Obrigatoriedade de trabalho
dos presos
Em razão da importância do trabalho para a ressocialização,
a LEP prevê, inclusive, que o condenado à pena privativa de liberdade é obrigado
a trabalhar. Veja:
Art. 31. O condenado à pena privativa
de liberdade está obrigado ao trabalho na medida de suas aptidões e capacidade.
Parágrafo único. Para o preso
provisório, o trabalho não é obrigatório e só poderá ser executado no interior
do estabelecimento.
Art. 39. Constituem deveres do
condenado:
V - execução do trabalho, das tarefas e
das ordens recebidas;
Ocorre que a CF/88 estabelece que é proibida, no Brasil, a
pena de trabalhos forçados:
Art. 5º (...)
XLVII - não haverá penas:
c) de trabalhos forçados;
Diante disso, indaga-se: os
dispositivos da LEP que preveem que o trabalho do preso é obrigatório
violam o art. 5º, XLVII, "c", da CF/88? O dever de trabalho imposto
ao preso é incompatível com a CF/88?
NÃO. O dever de trabalho imposto
pela LEP ao apenado não é considerado como pena de trabalho forçado. Em outras
palavras, quando a CF/88 proíbe penas de trabalhos forçados, isso não significa
que ela vede o trabalho interno obrigatório nos presídios.

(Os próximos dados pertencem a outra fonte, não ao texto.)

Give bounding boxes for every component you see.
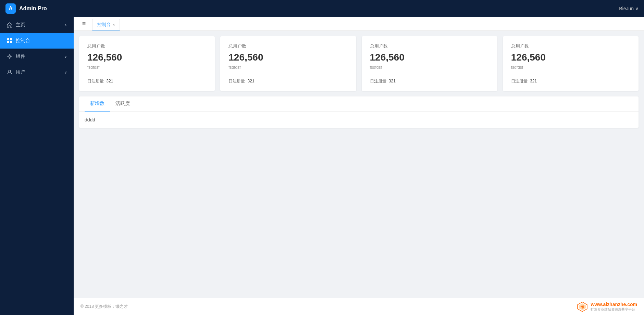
footer-logo-desc: 打造专业建站资源游共享平台 <box>591 307 637 312</box>
home-arrow-icon <box>64 23 67 27</box>
stat-card-2: 总用户数 126,560 fsdfdsf 日注册量 321 <box>362 36 497 91</box>
hamburger-icon: ≡ <box>82 20 86 27</box>
stat-divider-1 <box>220 74 356 74</box>
lazy-logo-icon: 懒 <box>576 301 589 313</box>
users-arrow-icon <box>64 70 67 74</box>
stat-footer-count-0: 321 <box>106 79 113 83</box>
stat-divider-3 <box>503 74 639 74</box>
stat-label-0: 总用户数 <box>87 43 207 49</box>
footer: © 2018 更多模板：懒之才 懒 www.aizhanzhe.com 打造专业… <box>74 298 644 315</box>
svg-rect-2 <box>7 41 9 43</box>
user-menu[interactable]: BieJun ∨ <box>619 6 639 11</box>
tab-dashboard-close[interactable]: × <box>113 23 115 27</box>
stat-sub-2: fsdfdsf <box>370 65 489 70</box>
stat-footer-label-1: 日注册量 <box>228 79 245 83</box>
components-icon <box>7 54 12 59</box>
stat-footer-count-3: 321 <box>530 79 537 83</box>
svg-rect-1 <box>10 38 12 40</box>
main-layout: 主页 控制台 <box>0 17 644 315</box>
panel-tab-active-label: 活跃度 <box>115 101 130 106</box>
users-icon <box>7 69 12 75</box>
sidebar-item-home-label: 主页 <box>16 22 25 28</box>
stat-footer-0: 日注册量 321 <box>87 78 207 84</box>
sidebar-item-users-label: 用户 <box>16 69 25 75</box>
top-header: A Admin Pro BieJun ∨ <box>0 0 644 17</box>
sidebar-item-components[interactable]: 组件 <box>0 49 74 64</box>
stat-footer-2: 日注册量 321 <box>370 78 489 84</box>
tab-dashboard-label: 控制台 <box>97 22 111 28</box>
app-wrapper: A Admin Pro BieJun ∨ 主页 <box>0 0 644 315</box>
app-title: Admin Pro <box>19 5 47 12</box>
footer-logo-name: www.aizhanzhe.com <box>591 302 637 307</box>
components-arrow-icon <box>64 55 67 58</box>
main-content: 总用户数 126,560 fsdfdsf 日注册量 321 总用户数 126,5… <box>74 31 644 298</box>
stat-sub-0: fsdfdsf <box>87 65 207 70</box>
stat-divider-2 <box>362 74 497 74</box>
header-left: A Admin Pro <box>5 3 47 14</box>
sidebar-item-dashboard-label: 控制台 <box>16 38 30 44</box>
stat-label-1: 总用户数 <box>228 43 348 49</box>
stat-footer-count-2: 321 <box>389 79 396 83</box>
stat-card-0: 总用户数 126,560 fsdfdsf 日注册量 321 <box>79 36 215 91</box>
sidebar-item-components-label: 组件 <box>16 53 25 60</box>
tab-bar: ≡ 控制台 × <box>74 17 644 31</box>
stat-sub-3: fsdfdsf <box>511 65 630 70</box>
panel-tab-new[interactable]: 新增数 <box>85 96 110 111</box>
home-icon <box>7 22 12 28</box>
svg-text:懒: 懒 <box>580 305 584 309</box>
footer-logo-text: www.aizhanzhe.com 打造专业建站资源游共享平台 <box>591 302 637 312</box>
panel: 新增数 活跃度 dddd <box>79 96 639 128</box>
username: BieJun <box>619 6 634 11</box>
stat-footer-label-0: 日注册量 <box>87 79 104 83</box>
logo-icon: A <box>5 3 16 14</box>
stat-footer-count-1: 321 <box>248 79 255 83</box>
stat-value-0: 126,560 <box>87 52 207 63</box>
stat-value-1: 126,560 <box>228 52 348 63</box>
menu-toggle-button[interactable]: ≡ <box>77 17 91 30</box>
stat-sub-1: fsdfdsf <box>228 65 348 70</box>
stat-card-1: 总用户数 126,560 fsdfdsf 日注册量 321 <box>220 36 356 91</box>
dashboard-icon <box>7 38 12 43</box>
stat-label-2: 总用户数 <box>370 43 489 49</box>
stat-label-3: 总用户数 <box>511 43 630 49</box>
stat-footer-3: 日注册量 321 <box>511 78 630 84</box>
content-area: ≡ 控制台 × 总用户数 126,560 fsdfdsf <box>74 17 644 315</box>
stat-footer-1: 日注册量 321 <box>228 78 348 84</box>
footer-copyright: © 2018 更多模板：懒之才 <box>80 304 128 310</box>
panel-tab-new-label: 新增数 <box>90 101 104 106</box>
stat-value-2: 126,560 <box>370 52 489 63</box>
panel-content-text: dddd <box>85 117 95 122</box>
tab-dashboard[interactable]: 控制台 × <box>92 19 120 30</box>
svg-point-5 <box>9 70 11 72</box>
stat-value-3: 126,560 <box>511 52 630 63</box>
panel-tabs: 新增数 活跃度 <box>79 96 639 111</box>
sidebar-item-users[interactable]: 用户 <box>0 64 74 80</box>
stat-card-3: 总用户数 126,560 fsdfdsf 日注册量 321 <box>503 36 639 91</box>
svg-point-4 <box>9 55 11 57</box>
stat-footer-label-3: 日注册量 <box>511 79 528 83</box>
panel-content: dddd <box>79 111 639 128</box>
svg-rect-3 <box>10 41 12 43</box>
sidebar: 主页 控制台 <box>0 17 74 315</box>
user-arrow-icon: ∨ <box>635 6 639 11</box>
svg-rect-0 <box>7 38 9 40</box>
stat-footer-label-2: 日注册量 <box>370 79 386 83</box>
stat-divider-0 <box>79 74 215 74</box>
footer-logo: 懒 www.aizhanzhe.com 打造专业建站资源游共享平台 <box>576 301 637 313</box>
stats-row: 总用户数 126,560 fsdfdsf 日注册量 321 总用户数 126,5… <box>79 36 639 91</box>
sidebar-item-home[interactable]: 主页 <box>0 17 74 33</box>
panel-tab-active[interactable]: 活跃度 <box>110 96 135 111</box>
sidebar-item-dashboard[interactable]: 控制台 <box>0 33 74 49</box>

Sobre o tema, veja o que diz o art. 6º, 3, “a”, da Convenção
Americana de Direitos Humanos (Pacto San José da Costa Rica):
Artigo 6º
(...)
3. Não constituem trabalhos forçados ou
obrigatórios para os efeitos deste artigo:
a) os trabalhos ou serviços normalmente
exigidos de pessoa reclusa em cumprimento de sentença ou resolução formal
expedida pela autoridade judiciária competente. Tais trabalhos ou serviços
devem ser executados sob a vigilância e controle das autoridades públicas, e os
indivíduos que os executarem não devem ser postos à disposição de particulares,
companhias ou pessoas jurídicas de caráter privado;
Caso o preso se recuse,
injustificadamente, a realizar o trabalho obrigatório, ele poderá ser punido?
SIM.
A LEP prevê que o condenado à pena privativa de liberdade que
não cumprir o dever de trabalho comete falta grave (art. 50, VI).

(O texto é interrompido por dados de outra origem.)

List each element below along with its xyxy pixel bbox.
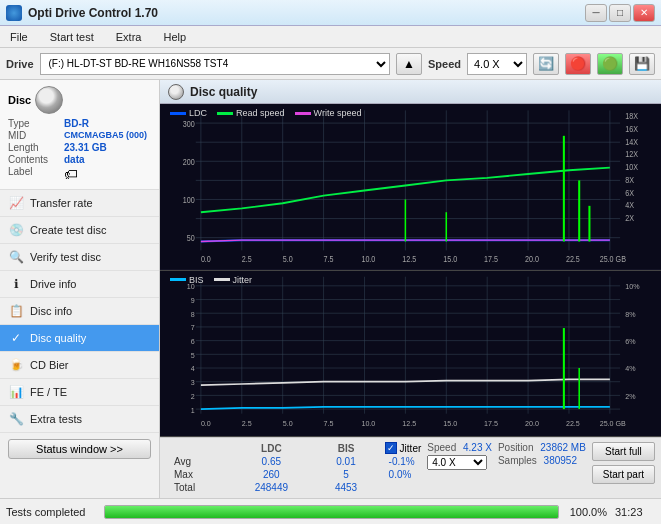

Assim, constitui falta grave na execução penal a recusa
injustificada do condenado ao exercício de trabalho interno.
STJ. 6ª Turma.
HC 264.989-SP, Rel. Min. Ericson Maranho, julgado em 4/8/2015 (Info
567).
Situações em que o trabalho
não é obrigatório:
O trabalho não é obrigatório ao:
·
preso provisório (art. 31, parágrafo único); e
·
ao preso político (art. 200 da LEP).
Se o preso trabalhar, ele
tem direito de receber remuneração por isso?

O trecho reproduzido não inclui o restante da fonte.